Antwort auf einen früheren Beitrag vom 10.04.2011 18:42:14 GMT+02:00
Zuletzt vom Autor geändert am 10.04.2011 18:44:16 GMT+02:00
Für Fernsehausstrahlungen ist die FSF (Freiwillige Selbstkontrolle Fernsehen) zuständig. Sie prüft nicht FSK-geprüfte Beiträge nach in etwa denselben Kriterien wie die FSK, kann auch Schnitte anordnen und Sendezeiten festlegen. FSK-geprüfte Beiträge unterliegen dem JuSchG, d.h. FSK 0 und 6 dürfen zu allen Sendezeiten ausgestrahlt werden, FSK 12 in der Regel auch, es kann aber Ausnahmen geben, d.h. Ausstrahlung nicht vor 20 Uhr etc. FSK 16-Filme dürfen erst ab 22 Uhr gezeigt werden, FSK 18-Filme nicht vor 23 Uhr.
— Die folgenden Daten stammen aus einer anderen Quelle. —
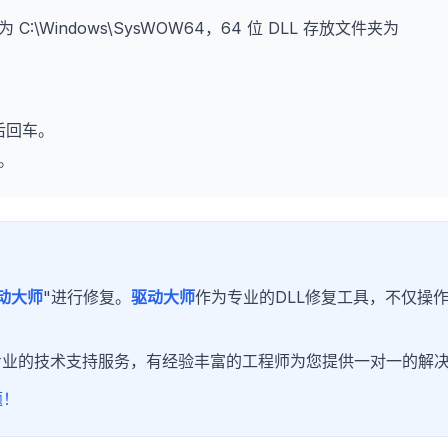
为 C:\Windows\SysWOW64，64 位 DLL 存放文件夹为
后回车。
。
动大师
"进行修复。
驱动大师
作为专业的DLL修复工具，不仅操
专业的技术支持服务，有经验丰富的工程师为您提供一对一的解
题！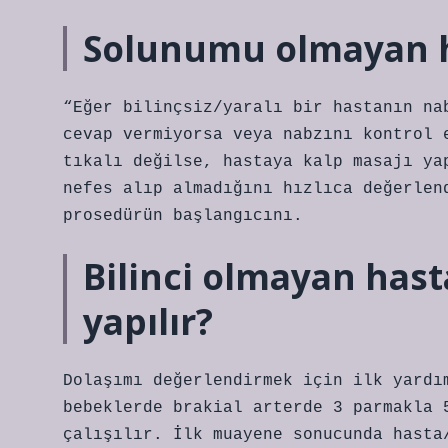
Solunumu olmayan ha
“Eğer bilinçsiz/yaralı bir hastanın na
cevap vermiyorsa veya nabzını kontrol 
tıkalı değilse, hastaya kalp masajı ya
nefes alıp almadığını hızlıca değerlen
prosedürün başlangıcını.
Bilinci olmayan has
yapılır?
Dolaşımı değerlendirmek için ilk yardı
bebeklerde brakial arterde 3 parmakla 
çalışılır. İlk muayene sonucunda hasta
Ausnahmen sind zulässig, wenn eine Genehmigung hierfür vorliegt. Uralte FSK 16 bzw. 18-Freigaben von Filmen z.B. aus den 50er Jahren, werden nur berücksichtigt, wenn heute noch dieselben Kriterien angelegt werden. Indizierte Filme und Pornos dürfen grundsätzlich nicht im (ungeschützten) TV gezeigt werden. Auch hier gibt es, was indizierte Filme betrifft, einige wenige Ausnahmen.

Für FSK 16 und 18-Filme darf nicht vor 22 bzw. 23 Uhr mit Bewegtbildern geworben werden.

Soweit die Theorie.

Veröffentlicht am 12.04.2011 21:33:37 GMT+02:00
Jellybrother meint:
Das was hierzulande stattfindet ist wirklich einfach nur unsäglich. Ich finde es ehrlich an der Zeit, dass mal irgendwo geprüft wird, ob die Zensur wie sie in Deutschland stattfindet illegal ist.

Einige Indizierungs- und Beschlagnahmungsurteile machen mir auf jeden Fall den Eindruck verfassungswidrig zu sein.
- Im Urteil zur Uncut Version von "High Tension" bsp. wird die Indizierung u.a. damit begründet, dass es sich hier um kein Werk der Kunst handele (was ja nach §5 GG "frei" sei). Um das zu unterstreichen hat man einige Rezensionen zitiert... die irgendwie aber garnicht nach professionellen Rezensionen klingen, sondern mehr nach Forumskommentaren.
- Oder wie wär's mit dem Original Texas Chainsaw Massacre. Wurde zuletzt 2005 beschlagnahmt. Seit 2002 gehört er zur Sammlung des Museum of Modern Arts in NY, ist damit doch eigentlich offiziell als Kunstwerk bestätigt. Sollte man meinen.
- Und dann wäre da noch Dawn Of The Dead, der Uncut ebenfalls beschlagnahmt wurde, zuletzt 2010. Mit der Begründung, dass es sich hier um eine inhaltsfreie Aneinanderreihung von sinnlosen Gewaltszenen handele. Ich denke, da wird es auch den ein oder anderen Filmwissenschaftler geben, der wohl anderer Meinung sein dürfte.

Das sind nur ein paar der absoluten Gipfel, aber sie geben einen guten Einblick in den Wahnsinn der hierzulande als "Jugendschutz" verkauft wird. Die Frage ist nur, was kann man als Ottonormalverbraucher gegen so ein Unrecht unternehmen?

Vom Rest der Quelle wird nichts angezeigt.